One thing that seems clear is that World War II was decided primarily by economic depth and reach. Germany tried to compensate with its blitz tactics, but the largest foe they were able to defeat that way was France. Britain was sufficiently protected by its moat. Germany pushed deep into Russia, but couldn't push deep enough. Russia was able to move much of its production back to the Urals and Siberia, wear down the onslaught, and turn it back. Japan fared little better against China, even though they had little trouble with colonial regimes in southeast Asia. Neither Germany nor Japan had any chance against the US.

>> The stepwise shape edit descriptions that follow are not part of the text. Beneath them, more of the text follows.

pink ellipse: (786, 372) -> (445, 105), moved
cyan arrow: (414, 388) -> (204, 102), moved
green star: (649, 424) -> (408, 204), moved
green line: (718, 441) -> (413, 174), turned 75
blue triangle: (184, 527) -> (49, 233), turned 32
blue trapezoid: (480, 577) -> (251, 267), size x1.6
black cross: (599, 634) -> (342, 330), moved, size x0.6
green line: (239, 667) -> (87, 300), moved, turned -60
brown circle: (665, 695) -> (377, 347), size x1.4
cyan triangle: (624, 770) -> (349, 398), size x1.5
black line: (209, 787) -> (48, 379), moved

The economic resilience which allowed the US to defend against the Axis powers has only increased since 1945. Aside from the vulnerabilty that all nations fear from nuclear attack -- which the US is uniquely able to deter, assuming that makes a difference -- it is inconceivable that any nation or realistic alliance of nations might threaten the US. It's also increasingly unlikely that anyone would try: WWII took place in an era still drunken with imperialism, but everything since then has shown that empires are unsustainable and not very desirable. As such, the US for its own defense needs no more and probably a good deal less funding than in 1939. Yet we see the opposite: the US spends over 50% of the entire world's military budget. The very fact that no other country considers an arms race with the US shows that what the US spends is almost totally wasted.